Üst üste sorular sorulmuş, haber kaynağı tamamına cevap vermiş, telefonu kapatmamış, “bunları yayınlamayın” dememiş. Arayanın bir gazeteci olduğu, üstelik kamuoyunda hayli tanınan bir gazeteci olduğu ortada. Barış Pehlivan’ın, hiç tanımadığı birini sohbet etmek için aramadığı ortada.
Bu görüşmeyi kaydeden Barış Pehlivan değil. O sırada birlikte bulunduğu Halk TV Program Koordinatörü Kürşad Oğuz’dur. O da bir gazetecilik refleksiyle kaynağın açıklamalarını kayıt altına almıştır. Bu, planlanarak yapılmış bir kayıt değildir. Haber kaynağı arandığında, aranan kişinin doğru isim olduğu anlaşıldığında gazetecilik refleksi gereği kayıt başlatılmıştır.
Görüşmenin hemen ardından yine gazetecilik refleksiyle açıklamalar, yayına verilmiştir. Yayınlanmasına karar veren Genel Yayın Yönetmeni Suat Toktaş’tır.
Gazetecilik saikiyle, cevap hakkı çerçevesinde bir yayın yapılmıştır.

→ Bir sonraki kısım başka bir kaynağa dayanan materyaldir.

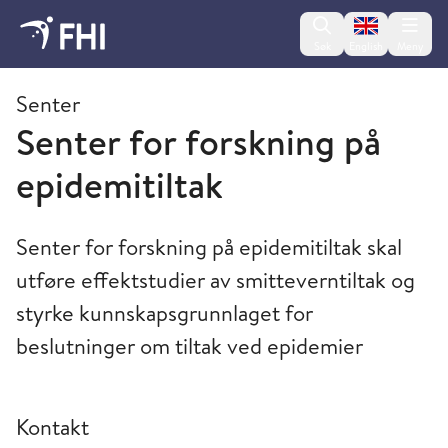
Change lan
Søk
English
Meny
Områder, avdelinger og enheter
Senter
Senter for forskning på
epidemitiltak
Senter for forskning på epidemitiltak skal
utføre effektstudier av smitteverntiltak og
styrke kunnskapsgrunnlaget for
beslutninger om tiltak ved epidemier
Kontakt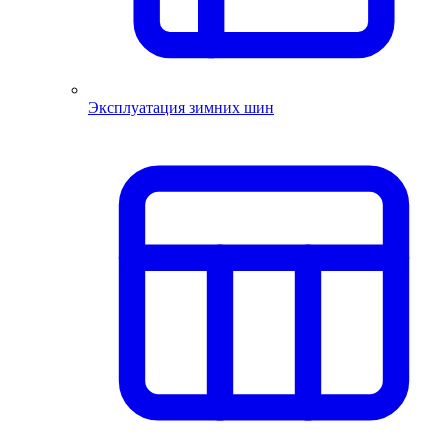
Эксплуатация зимних шин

Haber çarpıtılmamıştır. Kaynağın sözleri kesilip biçilmemiş, söyledikleri olduğu gibi aktarılmıştır.
Pek çok televizyon kanalının canlı yayınında ismi defalarca zikredilen kişinin artık kendisi haberdir, haber değeri vardır. Nitekim Halk TV yayınının başka yayın organlarınca alınıp kullanılması bunun bir göstergesidir.
Yeni Şafak Gazetesi de haber değeri görmüş olmalı ki, aynı kişiyle konuşup ertesi gün basılı gazetede açıklamalarına yer vermiştir.

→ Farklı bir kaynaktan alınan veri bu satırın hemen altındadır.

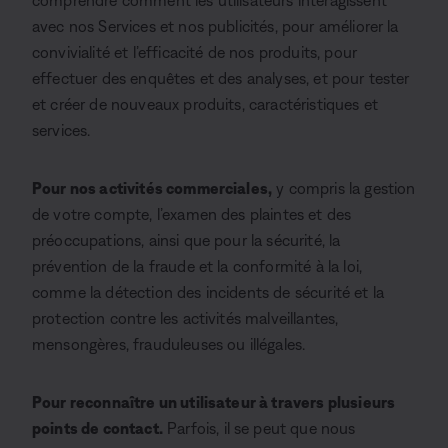
comprendre comment les utilisateurs interagissent
avec nos Services et nos publicités, pour améliorer la
convivialité et l’efficacité de nos produits, pour
effectuer des enquêtes et des analyses, et pour tester
et créer de nouveaux produits, caractéristiques et
services.
Pour nos activités commerciales,
y compris la gestion
de votre compte, l’examen des plaintes et des
préoccupations, ainsi que pour la sécurité, la
prévention de la fraude et la conformité à la loi,
comme la détection des incidents de sécurité et la
protection contre les activités malveillantes,
mensongères, frauduleuses ou illégales.
Pour reconnaître un utilisateur à travers plusieurs
points de contact.
Parfois, il se peut que nous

Avrupa İnsan Hakları Mahkemesi ve Anayasa Mahkemesi kararlarına aykırı olarak canlı yayında yapılan açıklamalara bile soruşturma açılan bir hukuksuzluk ortamında, hukuk konuşmadığımızın farkındayız. Burada sorgulanacaksa cevap hakkı çerçevesinde yapılmış gazetecilik faaliyeti değil, hukuk zorlanarak Halk TV’ye ve programcılarına açılan soruşturmalar sorgulanmalıdır.
Bu kaydı yayınlanmak suçsa, Halk TV’ye linç kampanyası başlatmak ve yürütmek için Melih Gökçek ve AK Parti Tanıtım ve Medya Başkanı Hamza Dağ’ın aynı kaydı yayınladığını ve hala silmediklerini hatırlatmak isteriz. Aynı kayıt aynı gün Beyaz TV’de de yayınlanmış, üzerine yorumlar yapılmıştır. Bu kaydı yayınlamak Halk TV için suçsa Beyaz TV için suç olmayacak mıdır? Bize yasak olan, onlara yasal mıdır?
Bu vesileyle Barış Pehlivan, Serhan Asker ve Seda Selek’in gözaltına alınmaları üzerine destek için arayan, mesaj atan, yayına katılan, akşamın bir saatinde soğuk havaya rağmen dayanışma göstermek için kanalına koşan izleyicilerimize minnettarlığımızı ifade etmek isteriz."